**Input:**
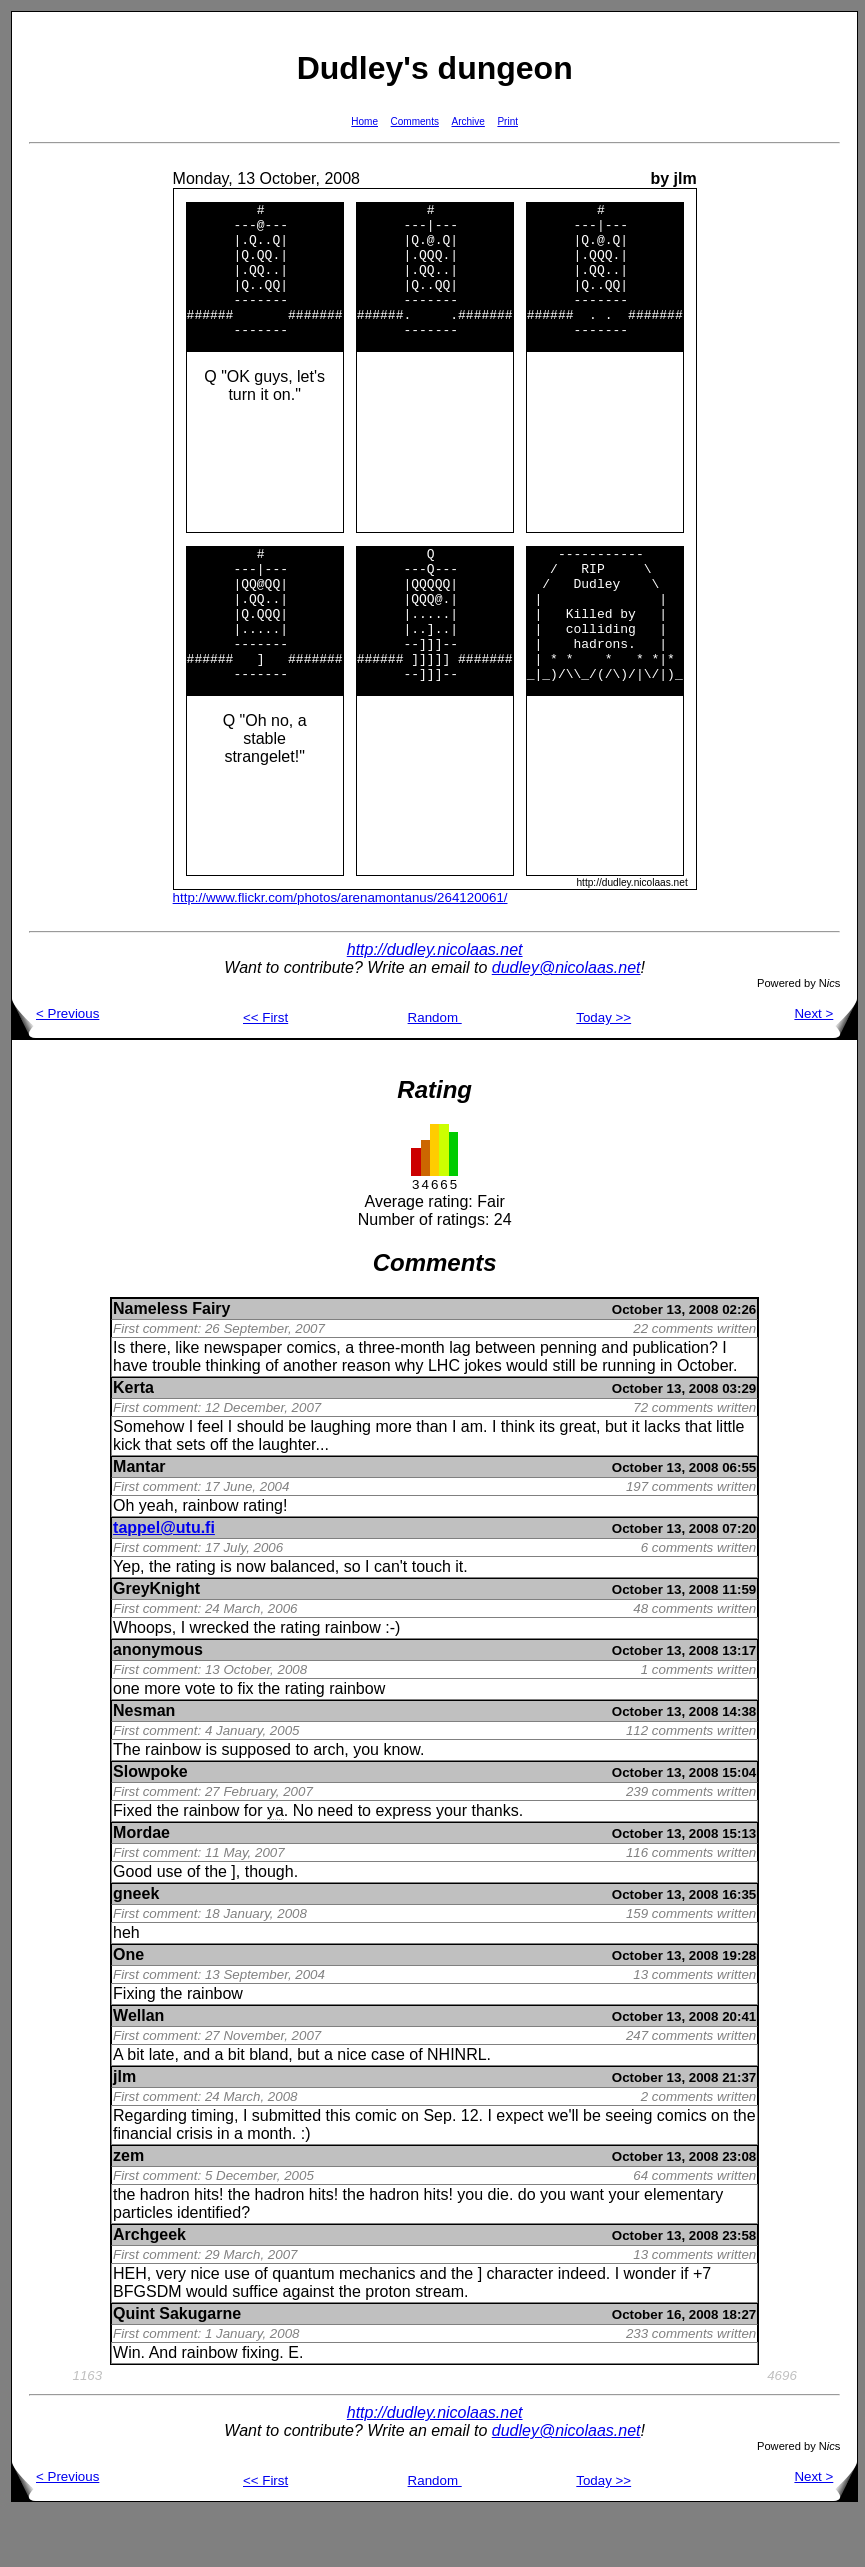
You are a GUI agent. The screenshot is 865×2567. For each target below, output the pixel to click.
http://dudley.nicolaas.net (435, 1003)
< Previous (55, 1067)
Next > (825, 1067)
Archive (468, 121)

==

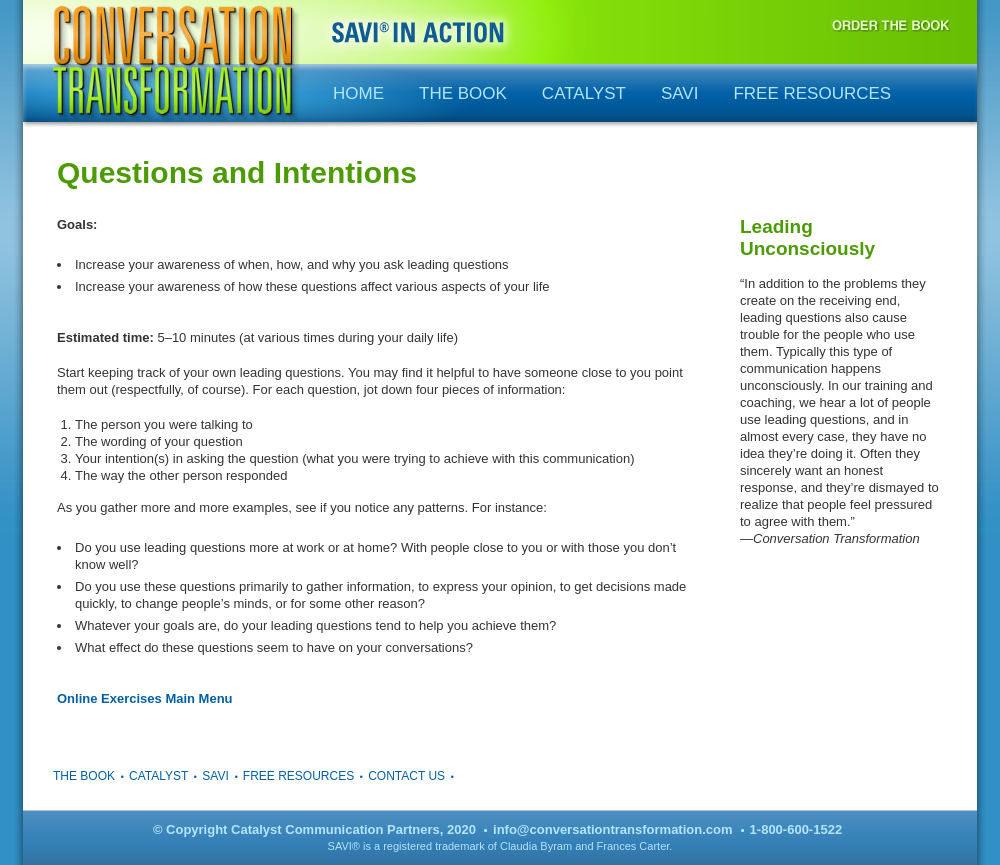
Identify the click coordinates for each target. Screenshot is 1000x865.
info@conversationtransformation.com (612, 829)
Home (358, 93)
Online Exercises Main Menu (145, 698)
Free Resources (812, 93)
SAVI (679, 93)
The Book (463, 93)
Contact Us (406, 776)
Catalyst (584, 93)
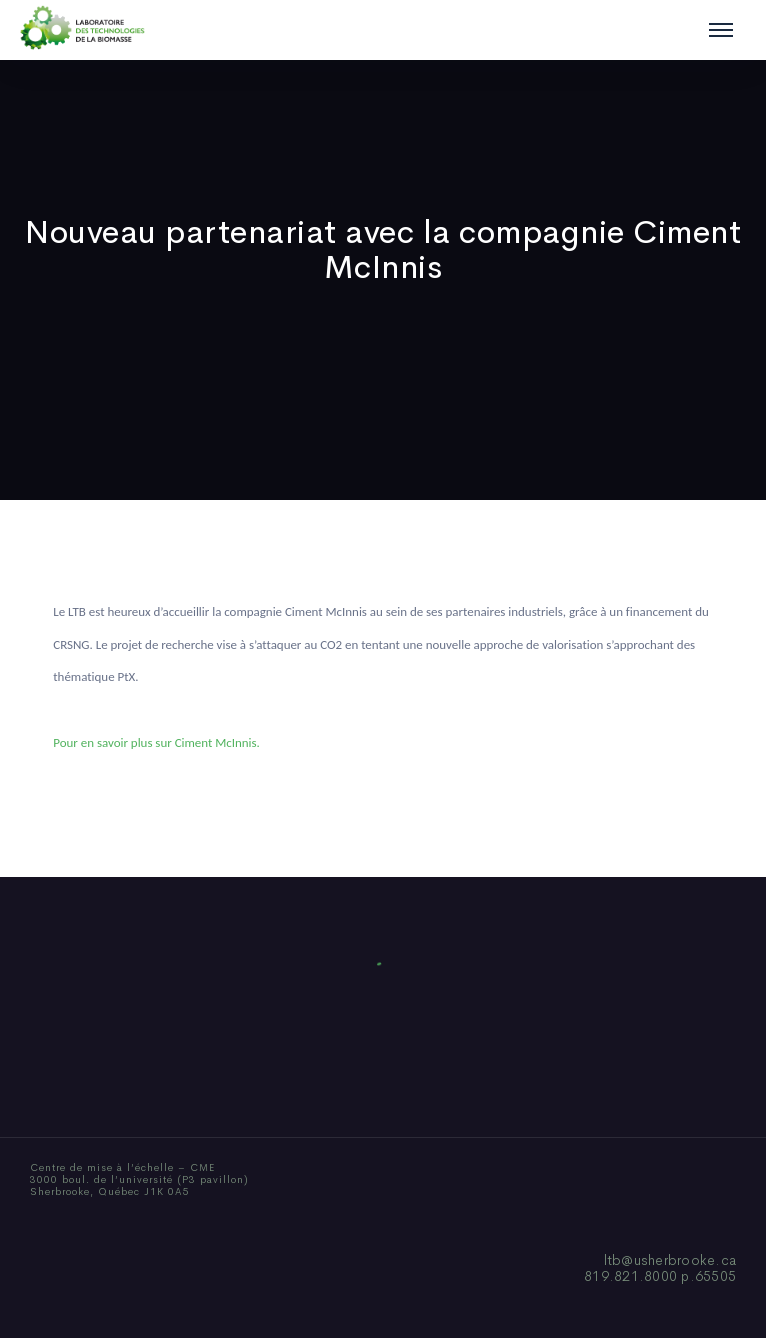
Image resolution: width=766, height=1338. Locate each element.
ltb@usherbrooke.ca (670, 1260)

**Activity:** Beginning with the line that has "You are a GUI" and ending with the line that has "Archive (468, 121)", set down the lines above exactly and include no others.

**Answer to this problem:**
You are a GUI agent. The screenshot is 865×2567. For each target below, output the pixel to click.
http://dudley.nicolaas.net (435, 1003)
< Previous (55, 1067)
Next > (825, 1067)
Archive (468, 121)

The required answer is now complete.